#### YOUR ASSIGNMENT:
Pull every line containing the word "समझद" from the records.

#### INFORMATION PROVIDED:
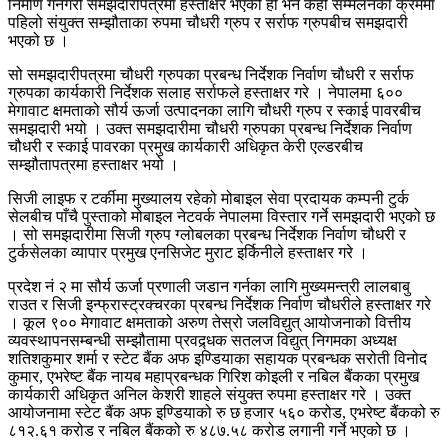
निर्माण गर्नेगरी समझदारीपत्रमा हस्ताक्षर भएको हो भने केही सम्मेलनका क्रममा
पहिलो संयुक्त सम्झौताका रुपमा चौधरी ग्रुप र सर्राफ ग्रुपबीच समझदारी
भएको छ ।
सो समझदारीपत्रमा चौधरी ग्रुपका प्रबन्ध निर्देशक निर्वाण चौधरी र सर्राफ
ग्रुपका कार्यकारी निर्देशक सलाह सर्राफले हस्ताक्षर गरे । नेपालमा ६००
मेगावाट क्षमताको सौर्य ऊर्जा उत्पादनका लागि चौधरी ग्रुप र स्काई पावरबीच
समझदारी भयो । उक्त समझदारीमा चौधरी ग्रुपका प्रबन्ध निर्देशक निर्वाण
चौधरी र स्काई पावरका प्रमुख कार्यकारी अधिकृत केरी एल्डरबीच
सम्झौतापत्रमा हस्ताक्षर भयो ।
सिजी लाइफ र टर्कीमा मुख्यालय रहेको मोबाइल सेवा प्रदायक कम्पनी टुर्क
सेलबीच पाँचै पुस्ताको मोबाइल नेटवर्क नेपालमा विस्तार गर्ने समझदारी भएको छ
। सो समझदारीमा सिजी ग्रुप ग्लोबलका प्रबन्ध निर्देशक निर्वाण चौधरी र
टुर्कसेलका व्यापार प्रमुख एनसिजेट मुराट इर्किनीले हस्ताक्षर गरे ।
प्रदेश नं २ मा सौर्य ऊर्जा प्रणाली जडान गर्नका लागि मुख्यमन्त्री लालबाबु
राउत र सिजी इन्फ्रास्ट्रक्चरका प्रबन्ध निर्देशक निर्वाण चौधरीले हस्ताक्षर गरे
। कूल ९०० मेगावाट क्षमताको अरुण तेस्रो जलविद्युत् आयोजनाको वित्तीय
व्यवस्थापनसम्बन्धी सम्झौतामा प्रवद्र्धक सतलज विद्युत् निगमका अध्यक्ष
शतिशकुमार शर्मा र स्टेट बैंक अफ इण्डियाका सहायक प्रबन्धक सरोती विनोद
कुमार, एभरेष्ट बैंक नायब महाप्रबन्धक गिरिश कोइली र नबिल बैंकका प्रमुख
कार्यकारी अधिकृत अनिल केशरी शाहले संयुक्त रुपमा हस्ताक्षर गरे । उक्त
आयोजनामा स्टेट बैंक अफ इण्डियाको रु छ हजार ५६० करोड, एभरेष्ट बैंकको रु
८१२.६१ करोड र नबिल बैंकको रु ४८७.५८ करोड लगानी गर्ने भएको छ ।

#### WRITTEN SOLUTION:
निर्माण गर्नेगरी समझदारीपत्रमा हस्ताक्षर भएको हो भने केही सम्मेलनका क्रममा
पहिलो संयुक्त सम्झौताका रुपमा चौधरी ग्रुप र सर्राफ ग्रुपबीच समझदारी
सो समझदारीपत्रमा चौधरी ग्रुपका प्रबन्ध निर्देशक निर्वाण चौधरी र सर्राफ
समझदारी भयो । उक्त समझदारीमा चौधरी ग्रुपका प्रबन्ध निर्देशक निर्वाण
सेलबीच पाँचै पुस्ताको मोबाइल नेटवर्क नेपालमा विस्तार गर्ने समझदारी भएको छ
। सो समझदारीमा सिजी ग्रुप ग्लोबलका प्रबन्ध निर्देशक निर्वाण चौधरी र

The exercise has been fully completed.